- Exercise instructions:
Return the line containing "Friends of the" and every line beneath it through the end of the entries below, unchanged. Pictures stay out.

- Extracted material:

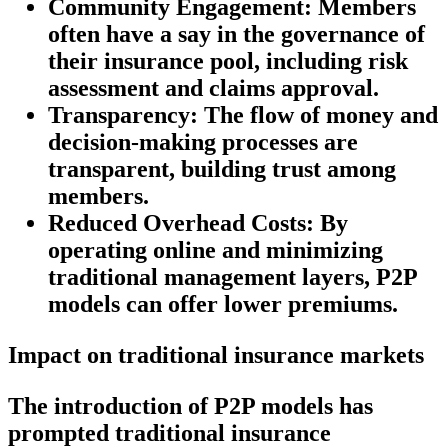
Community Engagement:
Members
often have a say in the governance of
their insurance pool, including risk
assessment and claims approval.
Transparency:
The flow of money and
decision-making processes are
transparent, building trust among
members.
Reduced Overhead Costs:
By
operating online and minimizing
traditional management layers, P2P
models can offer lower premiums.
Impact on traditional insurance markets
The introduction of P2P models has
prompted traditional insurance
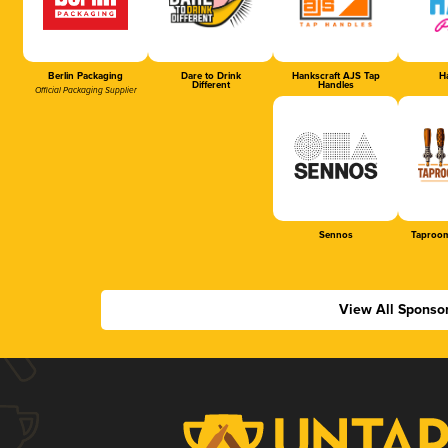
Berlin Packaging
Dare to Drink
Hankscraft AJS Tap
Ha
Different
Handles
Official Packaging Supplier
Sennos
Taproom
View All Sponso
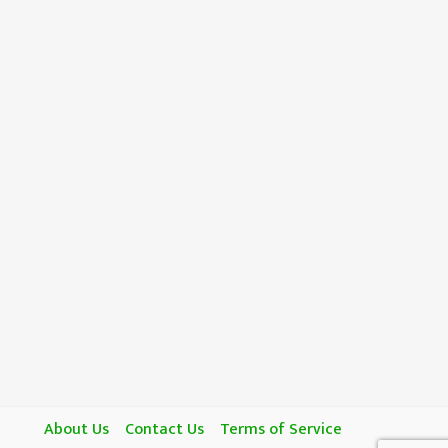
About Us
Contact Us
Terms of Service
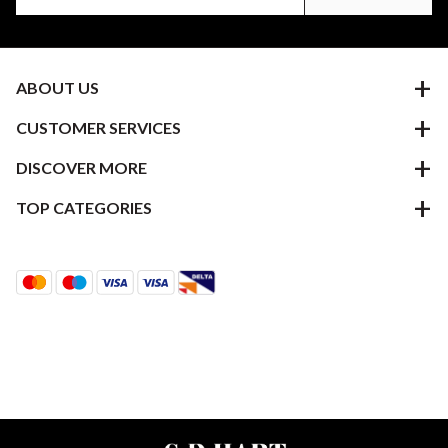
ABOUT US
CUSTOMER SERVICES
DISCOVER MORE
TOP CATEGORIES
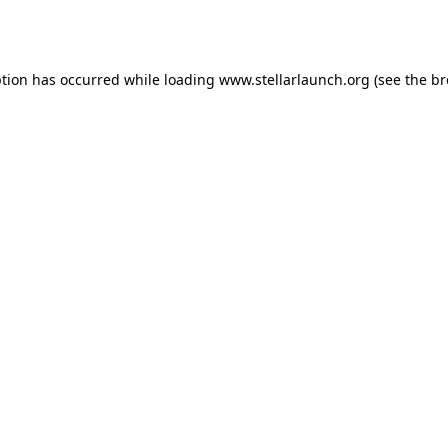
ption has occurred while loading
www.stellarlaunch.org
(see the
br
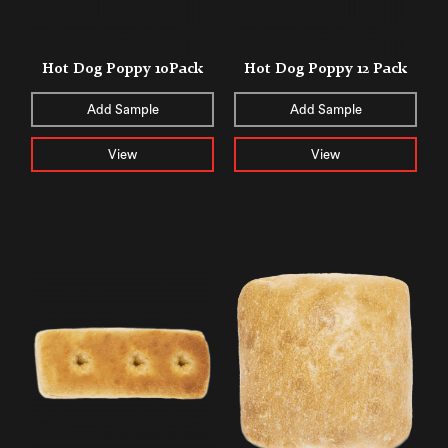
Hot Dog Poppy 10Pack
Hot Dog Poppy 12 Pack
Add Sample
Add Sample
View
View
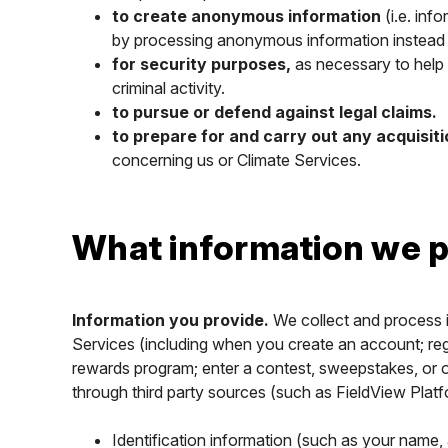
to create anonymous information
(i.e. inf
by processing anonymous information instead
for security purposes,
as necessary to help p
criminal activity.
to pursue or defend against legal claims.
to prepare for and carry out any acquisit
concerning us or Climate Services.
What information we p
Information you provide.
We collect and process i
Services (including when you create an account; regist
rewards program; enter a contest, sweepstakes, or o
through third party sources (such as FieldView Platf
Identification information (such as your name,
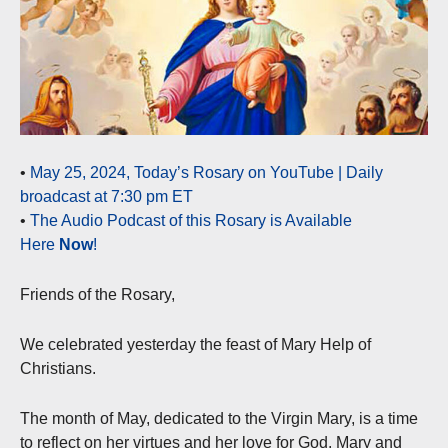
•
May 25, 2024, Today’s Rosary on YouTube | Daily
broadcast at 7:30 pm ET
•
The Audio Podcast of this Rosary is Available
Here
Now
!
Friends of the Rosary,
We celebrated yesterday the feast of Mary Help of
Christians.
The month of May, dedicated to the Virgin Mary, is a time
to reflect on her virtues and her love for God. Mary and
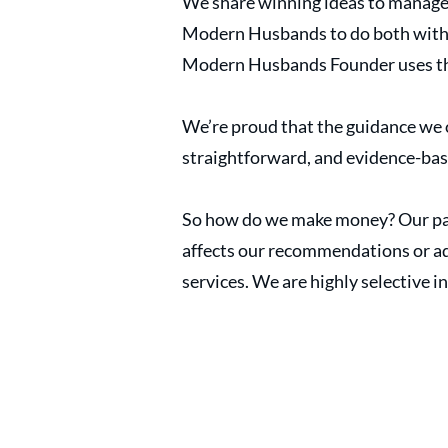
We share winning ideas to manage
Modern Husbands to do both with ex
Modern Husbands Founder uses the
We’re proud that the guidance we o
straightforward, and evidence-ba
So how do we make money? Our par
affects our recommendations or adv
services. We are highly selective in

- Exercise solution:
Friends of the Rosary,
We celebrated yesterday the feast of Mary Help of
Christians.
The month of May, dedicated to the Virgin Mary, is a time
to reflect on her virtues and her love for God. Mary and
We share winning ideas to manage
Modern Husbands to do both with ex
Modern Husbands Founder uses the
We’re proud that the guidance we o
straightforward, and evidence-ba
So how do we make money? Our par
affects our recommendations or adv
services. We are highly selective in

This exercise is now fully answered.